What a fish...stop sign fo shure


----------



## jack2

chad403 said:


> Sad that the open season is during spawn. Look at that belly.


yep,
i notice that the sows that i caught were bout ready to lay eggs, too.
and they are soooooo endangered!

jack


----------



## Mike Moore

Wow!


----------



## cobe killer

studly ARS!!!


----------



## recess

Fatty!!!


----------



## 24ft fishmaster

That's a stud for sure ! Wonder how old that fish was? Great job trophy for sure ,


----------



## Redtracker

Again. Why long arm a nice fish? Measure it and weigh on the bogas....


----------



## Joe Sixpack

It makes no sense that NOAA opens snapper during peak spawn. Yeah, its nice to be able to fish in summer but if they closed it during spawn and left it open the rest of the year, the problem would be solved.


----------



## MathGeek

Joe Sixpack said:


> It makes no sense that NOAA opens snapper during peak spawn. Yeah, its nice to be able to fish in summer but if they closed it during spawn and left it open the rest of the year, the problem would be solved.


There is no problem with the spawning biomass, so protecting the fish during the spawn would have minimal impact on future generations.


----------



## Kailua Boy

Congrats! Nice fish!!!!


----------



## Jason

Geeeeeezzzzzzzzum! Sweet haul!


----------



## bcahn

That's a big boy!


----------



## WhyMe

WT......
WhyMe 
Mako My Dayo


----------



## Kim

See last post


----------



## sniperpeeps

Awesome snapper....bet that was a serious battle. 

Red snapper spawn multiple times a year according to a FWC biologist so any season during any time of the year will find fish holding roe.


Sent from my iPhone using Tapatalk


----------



## SnapperSlapper

Kim said:


> Nice fish tale! A respectable catch.


A "respectable catch"? Granted it is no 7# bonito, but a 31# snapper is a hell of a fish anywhere, anytime.


----------



## Seminole1

SnapperSlapper said:


> A "respectable catch"? Granted it is no 7# bonito, but a 31# snapper is a hell of a fish anywhere, anytime.
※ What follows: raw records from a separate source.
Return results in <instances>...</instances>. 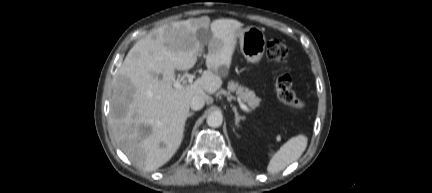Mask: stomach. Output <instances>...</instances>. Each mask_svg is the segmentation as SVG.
I'll list each match as a JSON object with an SVG mask.
<instances>
[{
	"label": "stomach",
	"mask_w": 432,
	"mask_h": 193,
	"mask_svg": "<svg viewBox=\"0 0 432 193\" xmlns=\"http://www.w3.org/2000/svg\"><path fill=\"white\" fill-rule=\"evenodd\" d=\"M236 43L240 45V50L247 61L258 63L265 51L266 37L263 31L254 26L240 28L236 32Z\"/></svg>",
	"instance_id": "1"
}]
</instances>
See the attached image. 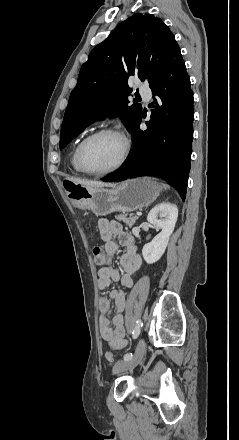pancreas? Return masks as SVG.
<instances>
[{
  "mask_svg": "<svg viewBox=\"0 0 239 440\" xmlns=\"http://www.w3.org/2000/svg\"><path fill=\"white\" fill-rule=\"evenodd\" d=\"M115 218L116 220H119V222H124V224L129 226V228H132L136 220H138V216H133V214H129L128 218L125 216V214H119V216H115Z\"/></svg>",
  "mask_w": 239,
  "mask_h": 440,
  "instance_id": "cf45deb5",
  "label": "pancreas"
}]
</instances>
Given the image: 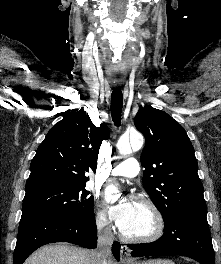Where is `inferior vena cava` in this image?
<instances>
[{
    "label": "inferior vena cava",
    "mask_w": 221,
    "mask_h": 264,
    "mask_svg": "<svg viewBox=\"0 0 221 264\" xmlns=\"http://www.w3.org/2000/svg\"><path fill=\"white\" fill-rule=\"evenodd\" d=\"M107 220H99L98 227V247L95 251L96 263L107 264L111 255V245L114 241V236L108 225Z\"/></svg>",
    "instance_id": "inferior-vena-cava-1"
}]
</instances>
That's exactly what I was thinking.


----------



## Kim

See last post


----------



## lastcast

Airborne very nice fish! You should've said 45#'s to give them something to bitch about!


----------



## SnapperSlapper

Kim said:


> The issue with the long arm pics is that the #12 Snapper becomes #20 and the #20 Snapper becomes #31. If you have to long arm a fish in a pic that usually means it not as big as the poster says it is. If you want an impressive #31 Snapper pic, don't long arm it and lay that big sow along side a tape measure. That being said the OP did indeed catch a big sow but probably no as big as he guestimated.


I'm pretty sure that Airborne has caught more big fish than you've made posts on this forum. And that is a LOT. Those guys have been crushing fish for years. Back when they had the Orange Beach snapper tournament they were at or near the top every year. If he says it weighed 31#, I will take his word over the forum monkey who wants to give his opinion about everything to everyone. 

If people want to take a picture holding the fish THEY caught out in front of them they can. It's their fish. If they want to take a picture of their fish while standing on their head and strumming a banjo, they can. It's their fish. It's really none of your damn business. This crusade you have about how people hold fish when they take pictures is juvenile and stupid. Instead of telling everyone how they should take pictures, rig lures, and whatever other crap you are always spouting off about; maybe you should actually go fishing and catch some fish. That would give you a whole lot more credibility.


----------



## Kim

See last post


----------



## SnapperSlapper

No, I won't block your posts. They are too entertaining. 

But when you start telling someone like Airborne how they should be doing things, you can expect to get called on it. They've probably forgotten more about fishing than you, or I, will every know. But obviously that didn't stop you from telling them how to 1) take a fishing picture, and 2) tell them how big their fish is. That is funny.

But you are really good at telling people what they should be doing. Reading about something in a magazine article doesn't suddenly make someone an expert on it. You can read an article on how to have the perfect golf swing. But reading that article doesn't give you that swing. You actually have to go practice, practice, practice. Same with fishing.


----------



## Kim

See last post


----------



## SnapperSlapper

10/4, good luck out there.


----------



## Kim

Tight lines to you as well and I look forward to some more posts by the OP, it's always nice to see quality fish go into the box.


----------



## weedline

Kim said:


> The issue with the long arm pics is that the #12 Snapper becomes #20 and the #20 Snapper becomes #31. If you have to long arm a fish in a pic that usually means it not as big as the poster says it is. If you want an impressive #31 Snapper pic, don't long arm it and lay that big sow along side a tape measure. That being said the OP did indeed catch a big sow but probably no as big as he guestimated.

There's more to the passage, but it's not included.